> Task item
Return the entries below word for word; no images should appear in the copy.

> Records to use
......
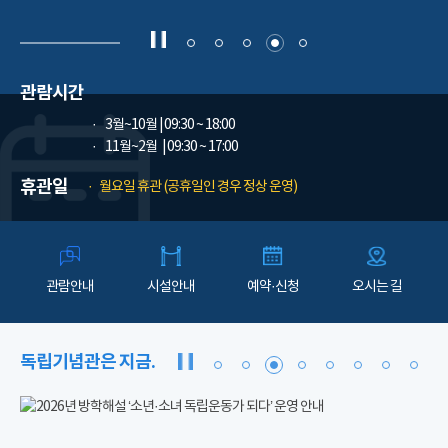
관람시간
3월~10월
| 09:30 ~ 18:00
11월~2월
| 09:30 ~ 17:00
휴관일
월요일 휴관 (공휴일인 경우 정상 운영)
관람안내
시설안내
예약·신청
오시는 길
독립기념관은 지금.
......
> Answer section
관람시간
3월~10월
| 09:30 ~ 18:00
11월~2월
| 09:30 ~ 17:00
휴관일
월요일 휴관 (공휴일인 경우 정상 운영)
관람안내
시설안내
예약·신청
오시는 길
독립기념관은 지금.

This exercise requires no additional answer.